▸ **TASK STATEMENT**
Could you output exactly the lines from the one containing "Videreutdanning for lærere (215, 570)" through the end of the records below, and nothing more?

▸ **MATERIAL PROVIDED**
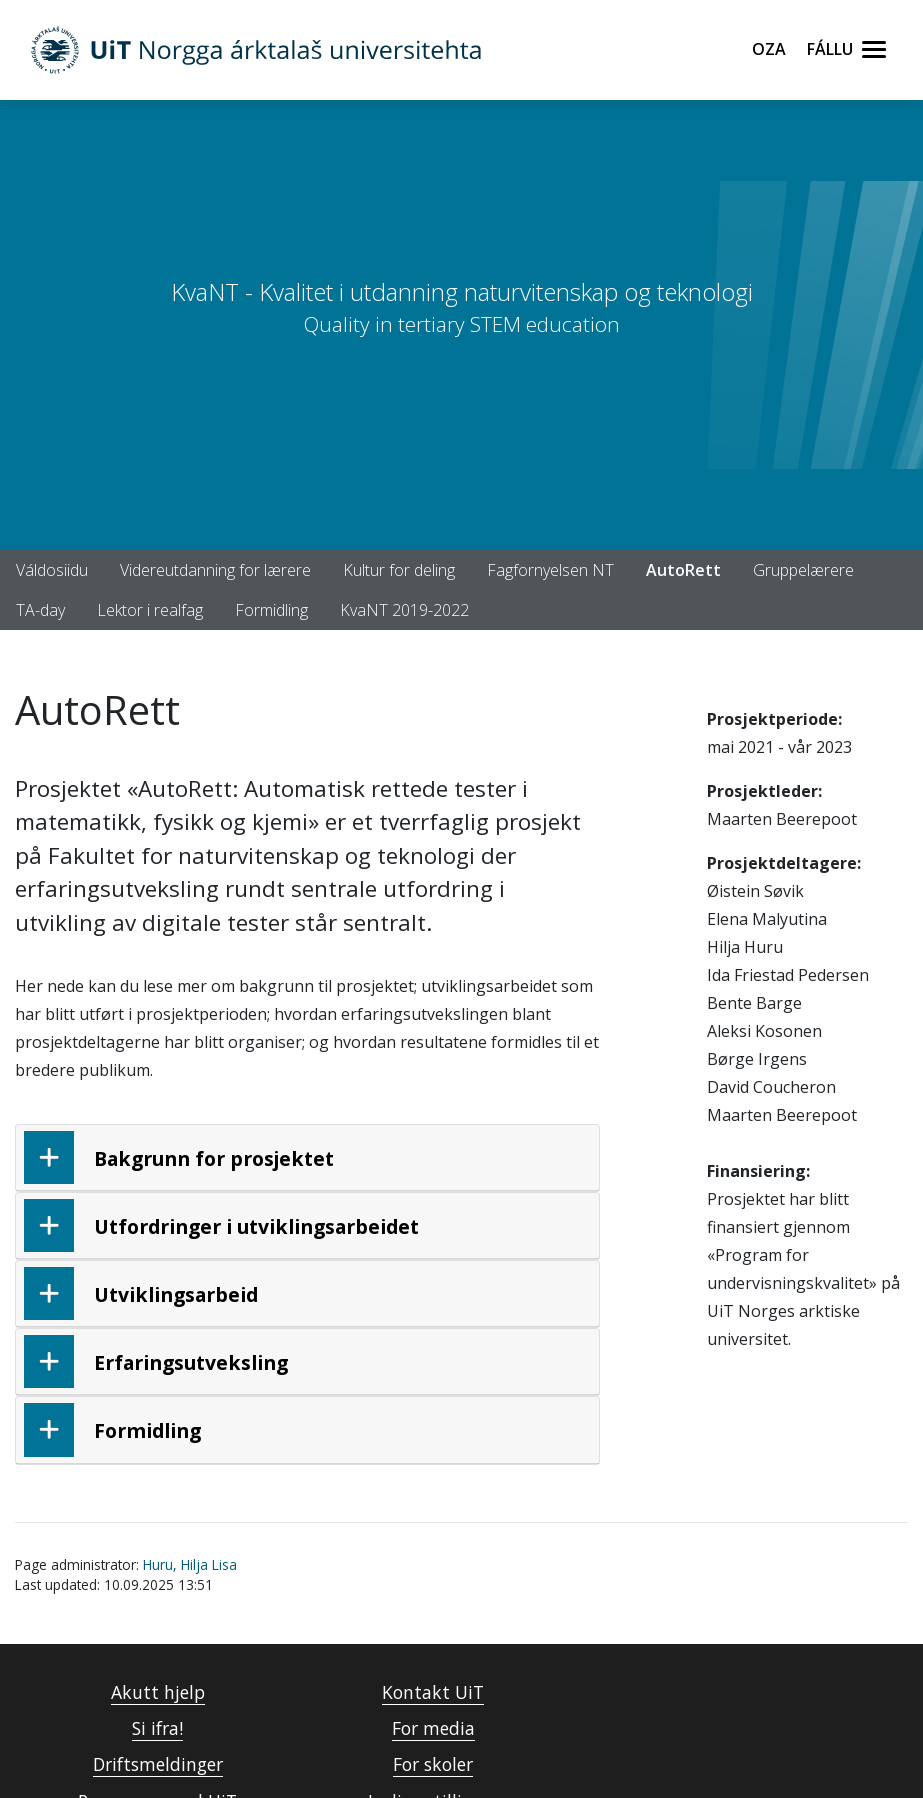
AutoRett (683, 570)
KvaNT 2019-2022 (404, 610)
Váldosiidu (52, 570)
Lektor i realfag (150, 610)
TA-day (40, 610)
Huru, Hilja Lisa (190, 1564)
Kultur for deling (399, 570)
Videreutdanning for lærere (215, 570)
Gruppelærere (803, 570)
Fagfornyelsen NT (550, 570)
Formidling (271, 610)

▸ **ANSWER BELOW**
Videreutdanning for lærere (215, 570)
Gruppelærere (803, 570)
Fagfornyelsen NT (550, 570)
Formidling (271, 610)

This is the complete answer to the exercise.